On CIFAR-10, WideResNet backbone: AURC drops from $4.76\times10^{-3}$ to $2.32\times10^{-3}$ , AUROC rises from $93.14\%$ to $94.81\%$ , FPR95 falls from $30.15\%$ to $22.08\%$ , while test accuracy remains stable at $\sim97\%$ .
Comparable gains persist for CIFAR-100 and under distribution shift (CIFAR-10-C): AUROC improves from $\sim79.9\%$ to $85.0\%$ .
OpenMix simultaneously boosts misclassification and OOD detection without compressing in-distribution feature space excessively (Zhu et al., 2023).

4.3. MX+ Quantization for LLM Inference

Representative perplexity (lower is better):

Model	BF16	MXFP6	MXFP6+	MXFP4	MXFP4+
Llama-3.1-8B (W2)	6.97	7.19	7.10	9.54	9.22
OPT-66B (C4)	10.90	11.19	10.94	12.01	11.85

Zero-shot accuracy: MXFP4 fails catastrophically ( $<50\%$ avg), while MXFP4+ restores $70$– $75\%$ , a $+42\%$ gain.
Latency overhead: software implementation +4–8% (small), direct hardware $<1\%$ .
Memory overhead: $+6.25\%$ storage for 4-bit blocks (Lee et al., 16 Oct 2025).

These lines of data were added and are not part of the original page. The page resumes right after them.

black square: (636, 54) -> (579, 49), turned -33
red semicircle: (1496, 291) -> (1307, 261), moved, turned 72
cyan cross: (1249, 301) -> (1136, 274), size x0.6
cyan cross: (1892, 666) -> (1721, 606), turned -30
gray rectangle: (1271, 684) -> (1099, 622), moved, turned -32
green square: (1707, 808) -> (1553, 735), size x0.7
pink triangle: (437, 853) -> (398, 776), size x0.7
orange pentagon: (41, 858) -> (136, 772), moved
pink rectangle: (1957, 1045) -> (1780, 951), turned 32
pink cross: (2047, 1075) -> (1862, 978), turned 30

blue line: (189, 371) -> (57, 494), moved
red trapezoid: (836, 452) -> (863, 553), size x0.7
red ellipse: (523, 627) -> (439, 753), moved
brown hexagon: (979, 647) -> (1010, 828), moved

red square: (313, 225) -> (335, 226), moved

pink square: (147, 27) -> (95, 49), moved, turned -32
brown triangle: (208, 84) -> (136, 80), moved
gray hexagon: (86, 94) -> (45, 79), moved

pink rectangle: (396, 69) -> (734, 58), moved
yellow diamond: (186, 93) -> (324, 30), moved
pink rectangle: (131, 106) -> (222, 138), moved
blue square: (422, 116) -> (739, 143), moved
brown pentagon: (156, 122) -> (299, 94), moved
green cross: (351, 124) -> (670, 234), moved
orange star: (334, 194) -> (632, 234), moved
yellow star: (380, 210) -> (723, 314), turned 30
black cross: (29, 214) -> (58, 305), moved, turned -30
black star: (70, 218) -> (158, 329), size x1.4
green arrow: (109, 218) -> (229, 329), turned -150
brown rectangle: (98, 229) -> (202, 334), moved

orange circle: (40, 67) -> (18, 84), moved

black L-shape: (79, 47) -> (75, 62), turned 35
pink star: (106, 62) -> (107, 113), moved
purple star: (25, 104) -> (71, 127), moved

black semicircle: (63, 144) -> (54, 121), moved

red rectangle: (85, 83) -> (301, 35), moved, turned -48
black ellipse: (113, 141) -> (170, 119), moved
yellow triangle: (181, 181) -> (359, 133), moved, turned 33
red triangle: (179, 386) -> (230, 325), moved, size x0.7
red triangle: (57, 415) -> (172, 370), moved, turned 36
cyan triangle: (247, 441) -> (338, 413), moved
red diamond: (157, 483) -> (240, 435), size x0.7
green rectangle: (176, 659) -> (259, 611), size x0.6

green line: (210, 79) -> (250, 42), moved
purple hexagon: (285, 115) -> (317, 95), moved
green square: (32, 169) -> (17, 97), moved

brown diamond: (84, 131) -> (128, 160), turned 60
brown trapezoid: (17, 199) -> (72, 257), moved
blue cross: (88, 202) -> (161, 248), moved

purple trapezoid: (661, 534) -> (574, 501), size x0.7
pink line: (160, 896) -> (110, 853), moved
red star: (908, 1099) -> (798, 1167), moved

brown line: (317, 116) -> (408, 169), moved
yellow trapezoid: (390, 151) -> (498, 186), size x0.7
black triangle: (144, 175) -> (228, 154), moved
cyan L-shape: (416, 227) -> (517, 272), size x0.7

5. Practical Guidelines and Limitations

GLOD Application:
- Always test both down-sample variants and report individual AUCs.
- Choose small $\alpha$ (e.g., $0.05$–$0.1$) for outlier rarity.
- Control propagation/embedding depth to avoid excessive sparsification.
- Evaluate both class impurity and density for informed practice.
- Avoid reporting averaged AUC over variants, as this can conceal flip scenarios (Zhao et al., 2020).
OpenMix/OOD Detection:
- Avoid compressing ID feature space as with Outlier Exposure; instead, apply mixup-style interpolation for pseudo-sample generation.
- Both misclassification detection and OOD detection benefit, regardless of distribution shift (Zhu et al., 2023).
Quantized LLM Serving (MX+):
- Deploy MX+ for ultra-low bitwidth scenarios (notably MXFP4).
- Infrastructure overhead is negligible; software/hardware paths are minimally affected.
- For blocks with multiple outliers, “multi-BM” (MX++) or channel-wise reordering offer incremental improvements.

6. Limitations, Future Directions, and Open Challenges

In GLOD benchmarks, the MX+ protocol's reliance on down-sampling a classification class may not always correspond to semantically meaningful “anomalies”, particularly if that class overlaps significantly with the inlier class or has higher within-class density. This suggests that current outlier repurposing protocols require further refinement to robustly associate outliers with true low-density or isolated regions.
Block outlier handling in microscaling remains limited when more than one outlier is present; “multi-BM” schemes or enhanced channel-wise data layouts may address this for LLMs.
Formal error bound analysis for full pipeline post-training quantization under MX+ remains an open problem.
Embedding strategies in GLOD could further benefit from techniques that reduce overlap or equalize class densities post-propagation.

Systematic design and selection of outlier repurposing protocols, along with embedding and quantization strategies that correctly balance class density and overlap, remain important open areas for robust extensions of MX+ across domains. Continued progress will require detailed empirical characterization and development of model/embedding-aware outlier repurposing methods (Zhao et al., 2020, Zhu et al., 2023, Lee et al., 16 Oct 2025).